Questa lettera arriva direttamente al punto nevralgico di BrewDog e costringe a una riflessione non solo del birrificio ma su come questo tipo di pratiche possano veramente essere limitate nell’ambiente.  Alla lettera di Punks with Purpose, James Watt ha deciso di rispondere quasi immediatamente. In una lunga dichiarazione Watt si assume le proprie colpe, scusandosi per ciò che è avvenuto e rilanciando sin da subito un programma di revisione completo, con valutazioni legate allo staff, ai responsabili, a chi ha lasciato il lavoro e promettendo un nuovo programma di salario, di benefit e un sindacato interno.

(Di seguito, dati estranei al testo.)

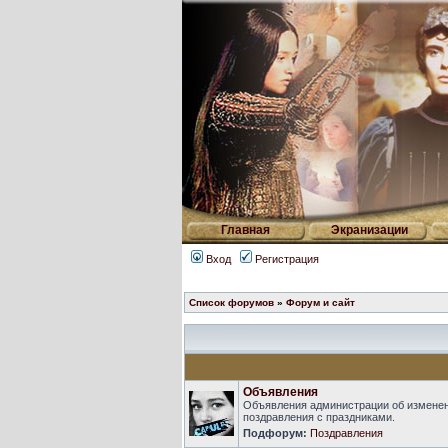
Главная
Экранизации
Вход
Регистрация
Список форумов
»
Форум и сайт
Объявления
Объявления администрации об изменен
поздравления с праздниками.
Подфорум:
Поздравления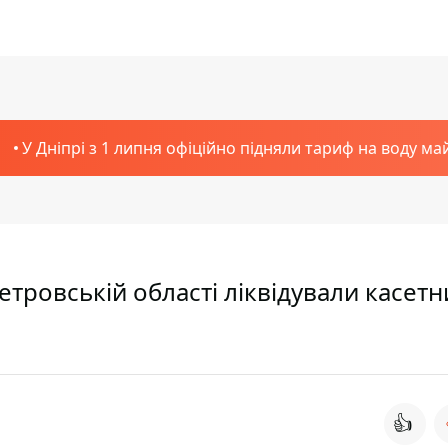
У Дніпрі з 1 липня офіційно підняли тариф на воду ма
етровській області ліквідували касет
👍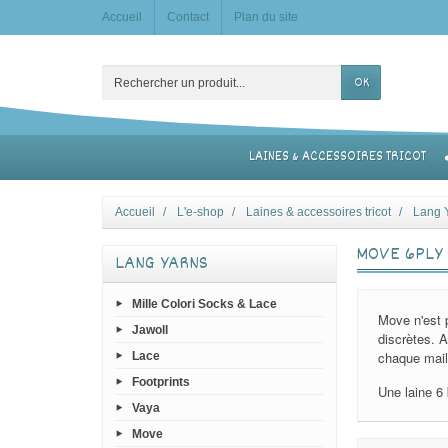
Accueil
Contact
Plan du site
OK
LAINES & ACCESSOIRES TRICOT
Accueil
L'e-shop
Laines & accessoires tricot
Lang 
MOVE 6PLY
LANG YARNS
Mille Colori Socks & Lace
Move n'est p
Jawoll
discrètes. 
chaque mail
Lace
Footprints
Une laine 6 
Vaya
Move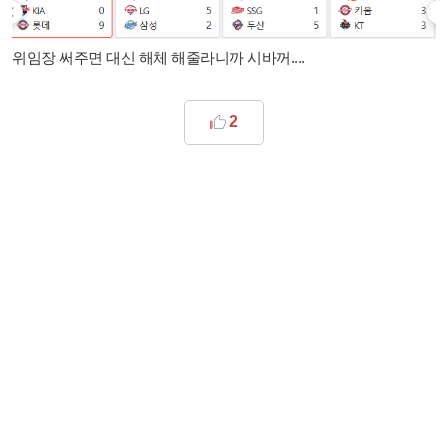
위임장 써주면 대신 해체 해줄라니까 시바꺼....
2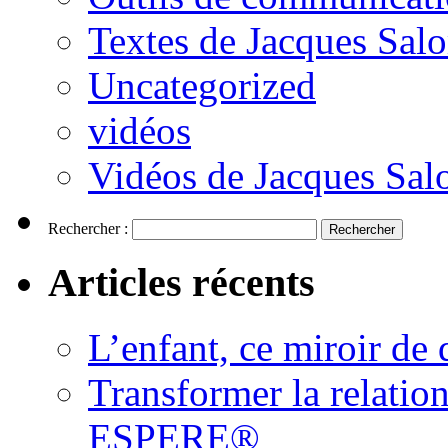
Textes de Jacques Sal
Uncategorized
vidéos
Vidéos de Jacques Sa
Rechercher :
Articles récents
L’enfant, ce miroir d
Transformer la relatio
ESPERE®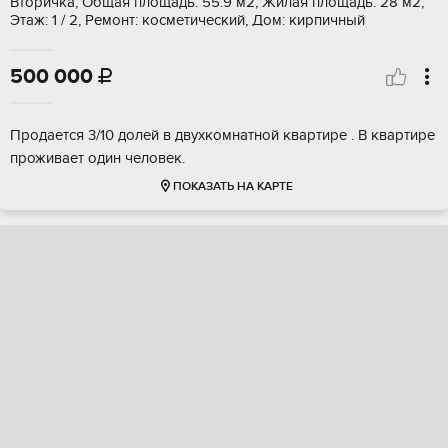
Вторичка, Общая площадь: 55.9 м2, Жилая площадь: 28 м2,
Этаж: 1 / 2, Ремонт: косметический, Дом: кирпичный
500 000

Продается 3/10 долей в двухкомнатной квартире . В квартире
проживает один человек.
ПОКАЗАТЬ НА КАРТЕ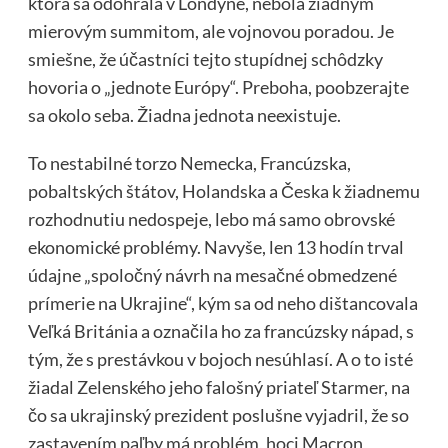
ktorá sa odohrala v Londýne, nebola žiadnym
mierovým summitom, ale vojnovou poradou. Je
smiešne, že účastníci tejto stupídnej schôdzky
hovoria o „jednote Európy“. Preboha, poobzerajte
sa okolo seba. Žiadna jednota neexistuje.
To nestabilné torzo Nemecka, Francúzska,
pobaltských štátov, Holandska a Česka k žiadnemu
rozhodnutiu nedospeje, lebo má samo obrovské
ekonomické problémy. Navyše, len 13 hodín trval
údajne „spoločný návrh na mesačné obmedzené
prímerie na Ukrajine“, kým sa od neho dištancovala
Veľká Británia a označila ho za francúzsky nápad, s
tým, že s prestávkou v bojoch nesúhlasí. A o to isté
žiadal Zelenského jeho falošný priateľ Starmer, na
čo sa ukrajinský prezident poslušne vyjadril, že so
zastavením paľby má problém, hoci Macron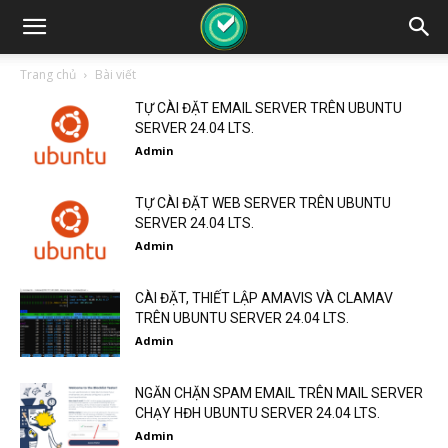
Trang chủ
Bài viết
TỰ CÀI ĐẶT EMAIL SERVER TRÊN UBUNTU
SERVER 24.04 LTS.
Admin
TỰ CÀI ĐẶT WEB SERVER TRÊN UBUNTU
SERVER 24.04 LTS.
Admin
CÀI ĐẶT, THIẾT LẬP AMAVIS VÀ CLAMAV
TRÊN UBUNTU SERVER 24.04 LTS.
Admin
NGĂN CHẶN SPAM EMAIL TRÊN MAIL SERVER
CHẠY HĐH UBUNTU SERVER 24.04 LTS.
Admin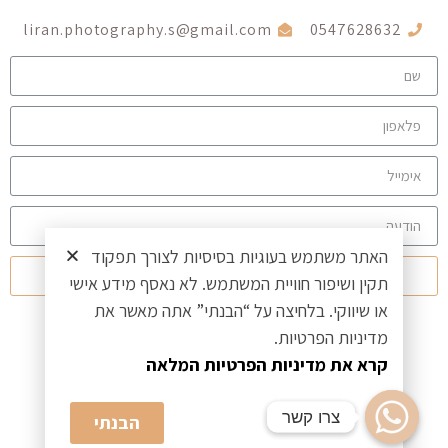
liran.photography.s@gmail.com
0547628632
האתר משתמש בעוגיות בסיסיות לצורך תפקוד
שלח
תקין ושיפור חוויית המשתמש. לא נאסף מידע אישי
או שיווקי. בלחיצה על “הבנתי” אתה מאשר את
הצהרת נגישות
מדיניות הפרטיות.
קרא את מדיניות הפרטיות המלאה
מדיניות פרטיות
צרו קשר
צרו קשר
הבנתי
Aura Creative בניית אתרים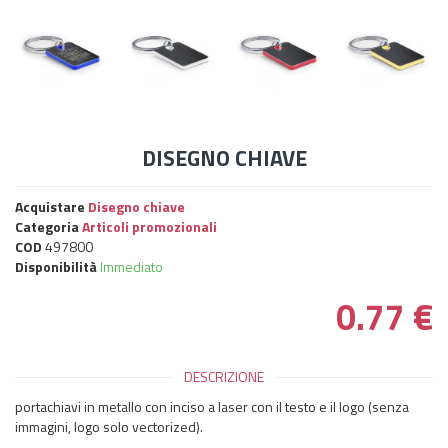
DISEGNO CHIAVE
Acquistare
Disegno chiave
Categoria
Articoli promozionali
COD
497800
Disponibilità
Immediato
0.77
€
DESCRIZIONE
portachiavi in ​​metallo con inciso a laser con il testo e il logo (senza
immagini, logo solo vectorized).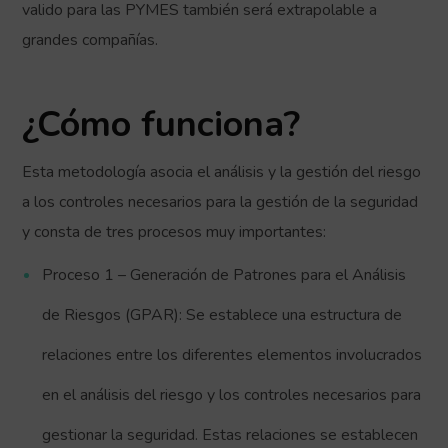
valido para las PYMES también será extrapolable a
grandes compañías.
¿Cómo funciona?
Esta metodología asocia el análisis y la gestión del riesgo
a los controles necesarios para la gestión de la seguridad
y consta de tres procesos muy importantes:
Proceso 1 – Generación de Patrones para el Análisis
de Riesgos (GPAR): Se establece una estructura de
relaciones entre los diferentes elementos involucrados
en el análisis del riesgo y los controles necesarios para
gestionar la seguridad. Estas relaciones se establecen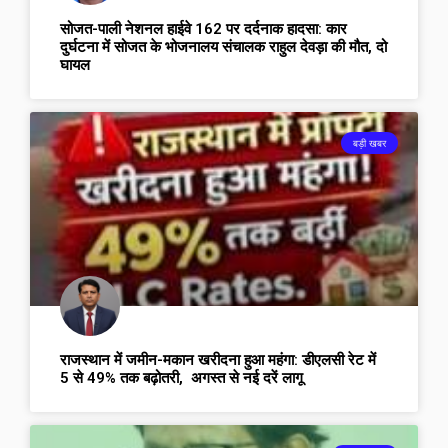
सोजत-पाली नेशनल हाईवे 162 पर दर्दनाक हादसा: कार
दुर्घटना में सोजत के भोजनालय संचालक राहुल देवड़ा की मौत, दो
घायल
बड़ी खबर
राजस्थान में जमीन-मकान खरीदना हुआ महंगा: डीएलसी रेट में
5 से 49% तक बढ़ोतरी, अगस्त से नई दरें लागू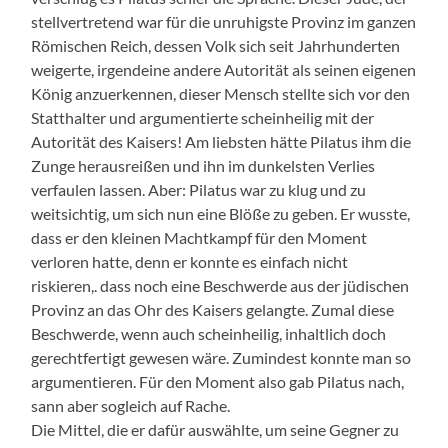
stellvertretend war für die unruhigste Provinz im ganzen
Römischen Reich, dessen Volk sich seit Jahrhunderten
weigerte, irgendeine andere Autorität als seinen eigenen
König anzuerkennen, dieser Mensch stellte sich vor den
Statthalter und argumentierte scheinheilig mit der
Autorität des Kaisers! Am liebsten hätte Pilatus ihm die
Zunge herausreißen und ihn im dunkelsten Verlies
verfaulen lassen. Aber: Pilatus war zu klug und zu
weitsichtig, um sich nun eine Blöße zu geben. Er wusste,
dass er den kleinen Machtkampf für den Moment
verloren hatte, denn er konnte es einfach nicht
riskieren,. dass noch eine Beschwerde aus der jüdischen
Provinz an das Ohr des Kaisers gelangte. Zumal diese
Beschwerde, wenn auch scheinheilig, inhaltlich doch
gerechtfertigt gewesen wäre. Zumindest konnte man so
argumentieren. Für den Moment also gab Pilatus nach,
sann aber sogleich auf Rache.
Die Mittel, die er dafür auswählte, um seine Gegner zu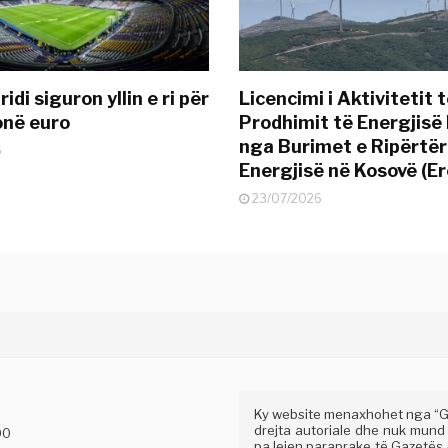
idi siguron yllin e ri për
Licencimi i Aktivitetit 
onë euro
Prodhimit të Energjisë 
nga Burimet e Ripërtë
6
Energjisë në Kosovë (Er
23/07/2026
Ky website menaxhohet nga “Gaz
drejta autoriale dhe nuk mund
00
pa lejen paraprake të Gazetës A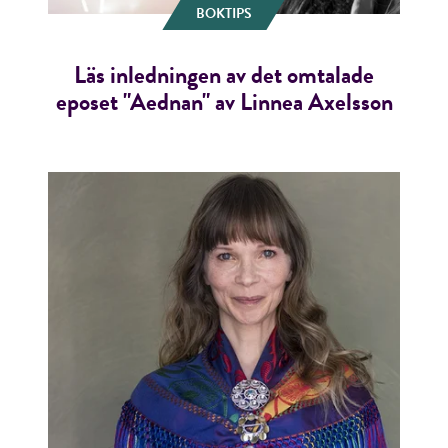
BOKTIPS
Läs inledningen av det omtalade
eposet "Aednan" av Linnea Axelsson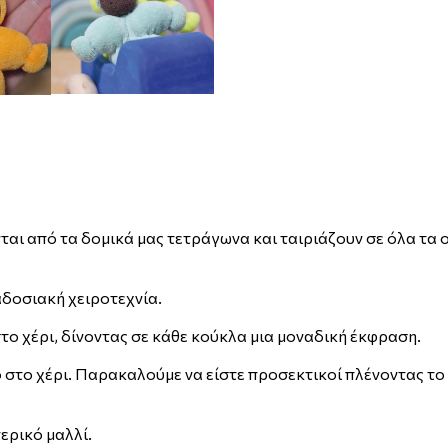
ζονται από τα δομικά μας τετράγωνα και ταιριάζουν σε όλα τα
αδοσιακή χειροτεχνία.
ο χέρι, δίνοντας σε κάθε κούκλα μια μοναδική έκφραση.
ο στο χέρι. Παρακαλούμε να είστε προσεκτικοί πλένοντας 
τερικό μαλλί.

Tutte idee importanti che arrivano, forse, troppo tardi per salvare quel sogno punk che avrebbe dovuto portare effettivamente un cambiamento nel mondo e, forse, è finito troppo presto per assomigliare a quelli a cui era sempre stato contro.

Update 26 gennaio 2022

Nonostante l’ennesimo atto di auto J’accuse da parte di James Watt sui propri errori come CEO di BrewDog, nelle ultime ore sono sorte nuove accuse nei suoi confronti. Come riporta il Guardian infatti il fondatore di BrewDog è stato accusato di aver minacciato di rendere pubbliche le identità di alcuni ex dipendenti, in nuovi post sul forum “Equity for Punks”, apparsi in maniera anonima nel documentario Disclosure: The Truth About BrewDog, dedicato ai recenti scandali interni andato in onda sulla BBC (e disponibile a questo link). Watt ha dichiarato: «Sappiamo che alla BBC sono state fornite false informazioni, che se trasmesse sarebbero altamente diffamatorie. BrewDog sostiene pienamente la trasparenza e il giornalismo investigativo. Tuttavia, deve anche proteggersi dalle accuse diffamatorie e non esiterà a farlo».